What he had not known was that a substitute was available derived from whales, of which there was at that time an adequate supply, at a cost only slightly more than the normal price of lard.

The College thereby became in principle the unwilling owner of a vast supply of superfluous lard, described I hear as "a Chapel-full" - those of you who are familiar with King's College Chapel ...

I am unable to vouch for the truth of this tale.

A Date Reversal

Once upon a time, procedure for starting a certain mainframe computer required two operators; one initially, and a second ten minutes later. One Wednesday, the designated #1 was delayed past the arrival, with five minutes to spare, of #2. Therefore, #2 thought: "Woe - I am alone! Therefore, it must be Thursday, when I am #1, instead of, as I had supposed, Wednesday, when I am #2"; and therefore he told the machine that it was Thursday. To compensate, the following day was loaded as Wednesday.

A Shocking Tale

Punched paper tape, as used with computers of a generation ago, was fun. We once inadvertently made a Van de Graaff machine with an Elliott 905; this was discovered when an adjacent colleague (bent over an ASR33) was zapped on the fundament.

We had been having trouble with tapes catching under the wheels of the 905, chairs, etc., the plastic laundry-bins being too small for a 5" diameter spool of tape. So we purchased a large, steel, plastic-wheeled bin. We had then been wondering why the 905 had got unreliable at loading long tapes (250cps opto reader).

Evidently the effect had been zapping the 905, except when discharged through Nigel.

We then fitted a nice well-bolted length of 3mm copper braid between bin and 905 - end of problem.

The physics involved was obvious, of course, by immediate hindsight.

Earlier Tape

Elsewhere, we had been using a small plastic dustbin for tape. One day, someone poured some unwanted liquid nitrogen into it. With a loud crack, the entire bottom broke into inch-square pieces. These we threw away successfully in the usual manner. We also put the bottomless bin out, but it just would not go; we deduced that the cleaners looked inside, found nothing in it, and went onwards.

Errata!

There is a wonderful tale in a Dover book, which I would like to read again, about erroneous errata relating to certain Tables published annually; it took most of the 1830s to achieve a state not needing any further erratum notice.

Advice

"The Black Cloud", Fred Hoyle, Chapter Ten 'Communication Established', paragraph 4 :-
"Dam' good idea. Always force foreigner to learn English," said Alexandrov to Yvette Hedelfort.

Weather Forecasting :-
"How do you tell what the weather is going to do in ... ?"
"Put your hand out of the window ... if your hand stays dry, it's going to rain ...".

On the Internet

Links

Kangaroos

Seen in Risks Digest 20.47 :-

This is supposedly a true story from a recent Defence Science Lectures Series, as related by the head of the Australian DSTO's Land Operations/Simulation division.

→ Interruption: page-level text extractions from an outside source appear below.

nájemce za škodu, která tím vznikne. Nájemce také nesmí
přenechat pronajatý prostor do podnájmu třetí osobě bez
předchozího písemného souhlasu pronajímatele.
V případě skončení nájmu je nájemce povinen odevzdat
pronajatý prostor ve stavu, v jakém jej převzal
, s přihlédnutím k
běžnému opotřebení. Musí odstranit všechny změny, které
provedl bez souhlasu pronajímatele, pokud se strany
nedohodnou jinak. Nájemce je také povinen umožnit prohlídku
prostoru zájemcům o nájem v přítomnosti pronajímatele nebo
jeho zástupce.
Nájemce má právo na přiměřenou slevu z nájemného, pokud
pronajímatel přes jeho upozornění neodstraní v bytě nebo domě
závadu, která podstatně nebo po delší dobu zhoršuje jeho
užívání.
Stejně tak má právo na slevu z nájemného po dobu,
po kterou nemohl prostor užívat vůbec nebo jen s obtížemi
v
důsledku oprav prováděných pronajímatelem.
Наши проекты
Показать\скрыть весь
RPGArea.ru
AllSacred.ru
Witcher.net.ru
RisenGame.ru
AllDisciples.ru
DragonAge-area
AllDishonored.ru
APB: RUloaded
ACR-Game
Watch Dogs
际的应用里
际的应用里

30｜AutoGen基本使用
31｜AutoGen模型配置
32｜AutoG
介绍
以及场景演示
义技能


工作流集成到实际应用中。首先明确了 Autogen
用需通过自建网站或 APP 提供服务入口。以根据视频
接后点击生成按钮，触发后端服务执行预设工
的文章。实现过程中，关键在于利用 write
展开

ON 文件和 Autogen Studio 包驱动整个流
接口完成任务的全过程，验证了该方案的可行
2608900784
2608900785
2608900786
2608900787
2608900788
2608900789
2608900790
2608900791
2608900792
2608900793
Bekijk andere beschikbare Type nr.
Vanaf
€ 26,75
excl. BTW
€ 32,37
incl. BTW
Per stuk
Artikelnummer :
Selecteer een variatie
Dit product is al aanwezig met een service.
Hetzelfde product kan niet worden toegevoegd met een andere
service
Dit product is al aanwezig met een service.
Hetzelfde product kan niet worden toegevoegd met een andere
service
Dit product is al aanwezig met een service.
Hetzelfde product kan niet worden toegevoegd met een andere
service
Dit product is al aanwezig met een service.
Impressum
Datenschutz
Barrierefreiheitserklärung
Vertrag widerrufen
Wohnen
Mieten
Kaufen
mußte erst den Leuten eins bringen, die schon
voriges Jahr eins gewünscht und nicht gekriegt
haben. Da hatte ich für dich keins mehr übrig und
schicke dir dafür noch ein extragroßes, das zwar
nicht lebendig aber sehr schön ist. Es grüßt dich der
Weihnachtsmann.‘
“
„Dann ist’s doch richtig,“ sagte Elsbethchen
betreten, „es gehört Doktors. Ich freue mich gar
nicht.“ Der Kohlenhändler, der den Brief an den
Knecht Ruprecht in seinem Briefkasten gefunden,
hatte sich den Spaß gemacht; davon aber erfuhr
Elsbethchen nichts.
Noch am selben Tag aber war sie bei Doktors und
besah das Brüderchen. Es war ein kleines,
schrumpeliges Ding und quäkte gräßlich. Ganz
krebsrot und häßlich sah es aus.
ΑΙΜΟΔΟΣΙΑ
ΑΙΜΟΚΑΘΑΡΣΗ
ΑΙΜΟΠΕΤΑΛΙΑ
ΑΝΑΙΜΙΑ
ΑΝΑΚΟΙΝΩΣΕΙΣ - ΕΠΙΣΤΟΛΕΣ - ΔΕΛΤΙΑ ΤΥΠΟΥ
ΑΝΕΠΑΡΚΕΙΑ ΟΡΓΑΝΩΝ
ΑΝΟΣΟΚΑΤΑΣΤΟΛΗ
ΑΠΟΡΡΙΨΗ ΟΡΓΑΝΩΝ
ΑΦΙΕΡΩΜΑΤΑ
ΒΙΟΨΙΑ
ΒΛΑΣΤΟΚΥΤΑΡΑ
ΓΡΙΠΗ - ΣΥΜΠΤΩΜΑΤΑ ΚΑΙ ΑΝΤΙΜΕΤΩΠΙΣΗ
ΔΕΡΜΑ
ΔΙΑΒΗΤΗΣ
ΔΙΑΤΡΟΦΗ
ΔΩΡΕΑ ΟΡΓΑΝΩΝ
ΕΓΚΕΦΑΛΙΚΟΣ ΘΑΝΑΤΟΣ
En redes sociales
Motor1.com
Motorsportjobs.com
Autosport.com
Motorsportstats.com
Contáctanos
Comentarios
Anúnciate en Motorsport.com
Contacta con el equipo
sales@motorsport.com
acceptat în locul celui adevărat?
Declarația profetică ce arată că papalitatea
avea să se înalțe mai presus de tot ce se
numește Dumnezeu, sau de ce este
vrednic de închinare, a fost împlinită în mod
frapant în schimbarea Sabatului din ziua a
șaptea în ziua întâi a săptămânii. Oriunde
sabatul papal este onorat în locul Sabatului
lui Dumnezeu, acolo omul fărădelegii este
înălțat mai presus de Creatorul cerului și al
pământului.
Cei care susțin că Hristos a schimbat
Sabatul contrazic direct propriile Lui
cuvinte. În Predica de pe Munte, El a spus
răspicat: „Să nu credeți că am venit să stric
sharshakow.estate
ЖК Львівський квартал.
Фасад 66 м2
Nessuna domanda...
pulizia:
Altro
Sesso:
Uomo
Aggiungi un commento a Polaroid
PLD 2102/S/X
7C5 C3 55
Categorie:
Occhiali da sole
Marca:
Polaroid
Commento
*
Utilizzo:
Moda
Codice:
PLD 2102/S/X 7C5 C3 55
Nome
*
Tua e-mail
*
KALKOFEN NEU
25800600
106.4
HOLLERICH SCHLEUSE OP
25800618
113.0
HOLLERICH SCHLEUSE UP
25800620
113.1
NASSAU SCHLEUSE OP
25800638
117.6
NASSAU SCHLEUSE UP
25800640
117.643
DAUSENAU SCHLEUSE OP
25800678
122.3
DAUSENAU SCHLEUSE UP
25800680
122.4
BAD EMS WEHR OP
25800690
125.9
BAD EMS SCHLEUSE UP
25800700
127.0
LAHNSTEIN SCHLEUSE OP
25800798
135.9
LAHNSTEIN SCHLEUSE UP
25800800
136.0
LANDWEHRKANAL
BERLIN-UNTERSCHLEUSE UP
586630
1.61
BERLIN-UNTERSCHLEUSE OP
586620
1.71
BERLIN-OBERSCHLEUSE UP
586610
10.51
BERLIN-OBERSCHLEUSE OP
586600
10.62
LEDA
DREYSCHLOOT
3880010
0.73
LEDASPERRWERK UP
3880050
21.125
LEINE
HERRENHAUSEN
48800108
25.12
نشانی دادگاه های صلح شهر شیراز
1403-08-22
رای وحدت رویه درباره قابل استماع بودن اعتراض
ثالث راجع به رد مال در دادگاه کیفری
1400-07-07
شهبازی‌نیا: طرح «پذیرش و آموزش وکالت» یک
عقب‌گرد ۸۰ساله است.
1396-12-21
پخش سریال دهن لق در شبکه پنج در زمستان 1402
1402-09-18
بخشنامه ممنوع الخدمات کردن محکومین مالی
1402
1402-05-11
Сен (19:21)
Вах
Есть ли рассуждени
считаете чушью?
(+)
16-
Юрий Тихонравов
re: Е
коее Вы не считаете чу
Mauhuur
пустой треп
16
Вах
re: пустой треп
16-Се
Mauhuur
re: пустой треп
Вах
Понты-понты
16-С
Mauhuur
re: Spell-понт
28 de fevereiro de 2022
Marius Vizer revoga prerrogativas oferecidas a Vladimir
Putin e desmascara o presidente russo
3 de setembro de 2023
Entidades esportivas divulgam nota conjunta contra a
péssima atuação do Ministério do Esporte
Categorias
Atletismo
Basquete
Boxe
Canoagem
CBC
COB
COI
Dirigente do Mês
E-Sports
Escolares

They've been working on some really nifty virtual reality simulators, the case in point being to incorporate Armed Reconnaissance Helicopters into exercises (from the data fusion point of view). Most of the people they employ on this sort of thing are ex- (or future) computer game programmers. Anyway, as part of the reality parameters, they include things like trees and animals. For the Australian simulation they included kangaroos. In particular, they had to model kangaroo movements and reactions to helicopters (since hordes of disturbed kangaroos might well give away a helicopter's position).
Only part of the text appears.